Affiliate Disclosure
If you buy through our links, we may get a commission. Read our ethics policy.

Apple to introduce app-specific passwords for iCloud-connected titles

Last updated

Come October, Apple's iCloud will have yet another layer of protection, as the company is scheduled to implement app-specific passwords for third-party programs tying in to the cloud service.

According to a Support Document posted to Apple's website on Tuesday, the new security feature will be employed to all third-party apps connecting with iCloud even if that program does not support two-step verification. In conjunction with new two-factor authentication protocols activated on on Tuesday, Apple is showing serious advances in cloud security.

If you use iCloud with any third party apps, such as Microsoft Outlook, Mozilla Thunderbird, or BusyCal, you can generate app-specific passwords that allow you to sign in securely, even if the app you're using doesn't support two-step verification. Using an app-specific password also ensures that your primary Apple ID password isn't collected or stored by any third party apps you might use.

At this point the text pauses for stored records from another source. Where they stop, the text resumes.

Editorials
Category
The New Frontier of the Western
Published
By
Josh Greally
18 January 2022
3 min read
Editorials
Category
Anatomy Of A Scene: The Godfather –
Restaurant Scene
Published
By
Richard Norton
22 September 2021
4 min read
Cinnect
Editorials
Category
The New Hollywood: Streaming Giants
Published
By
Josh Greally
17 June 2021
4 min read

When the system goes live, iCloud users can generate new passwords by visiting the My Apple ID home page, then create a new code from the Password and Security settings pane. The system is limited to 25 active passwords, though users have the ability to manage which apps get priority through the same setup process.

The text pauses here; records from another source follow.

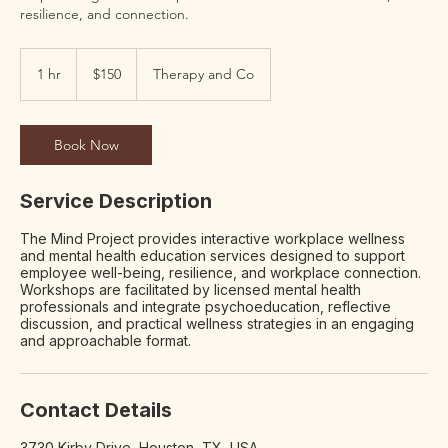
resilience, and connection.
150
US
1 hr
1
$150
Therapy and Co
dollars
h
Book Now
Service Description
The Mind Project provides interactive workplace wellness
and mental health education services designed to support
employee well-being, resilience, and workplace connection.
Workshops are facilitated by licensed mental health
professionals and integrate psychoeducation, reflective
discussion, and practical wellness strategies in an engaging
and approachable format.
Contact Details
3730 Kirby Drive, Houston, TX, USA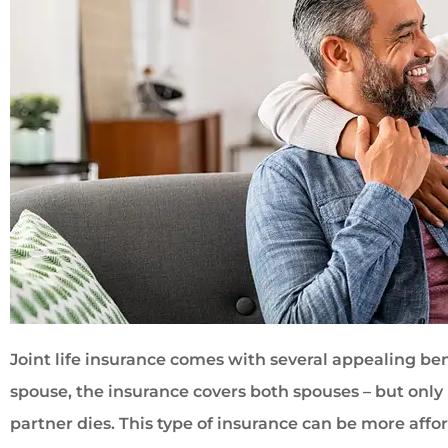
Joint life insurance comes with several appealing be
spouse, the insurance covers both spouses – but onl
partner dies. This type of insurance can be more affo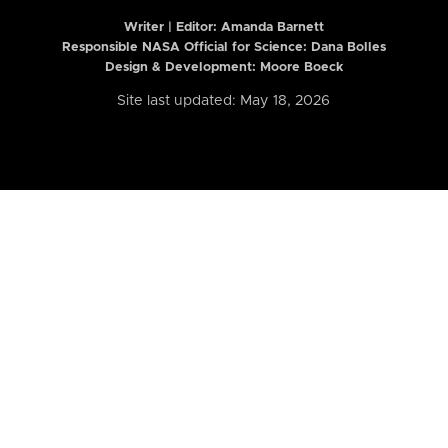
Writer | Editor:
Amanda Barnett
Responsible NASA Official for Science: Dana Bolles
Design & Development: Moore Boeck
Site last updated: May 18, 2026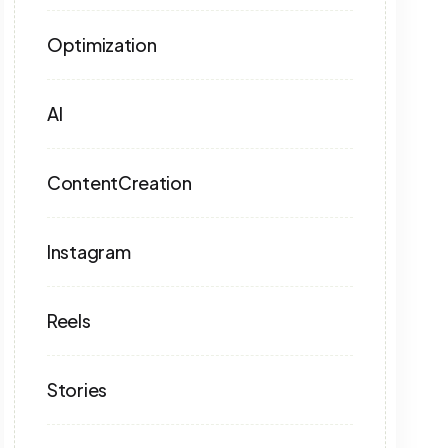
Optimization
AI
ContentCreation
Instagram
Reels
Stories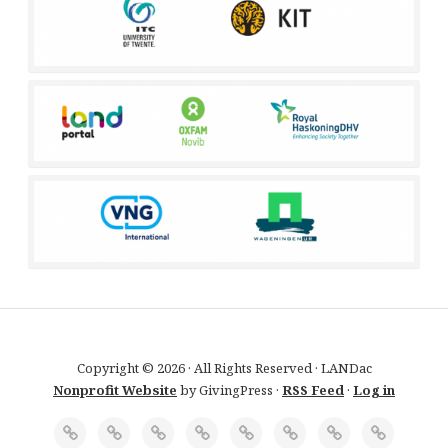
Copyright © 2026 · All Rights Reserved · LANDac
Nonprofit Website
by GivingPress ·
RSS Feed
·
Log in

Apple's app-specific password program is akin to others already in place, including a long-standing system from Google. The method is safer than entering in a global password for connecting to services like email and social networks as the code can easily be revoked if a device is stolen of lost, thus protecting the underlying iCloud account. Additionally, many apps don't support two-step authentication and issuing an app-specific code is one way of getting around the problem.

The iCloud security feature will roll out on Oct. 1, on which day third-party apps connecting with the service will be required to sign in using a specific assigned password.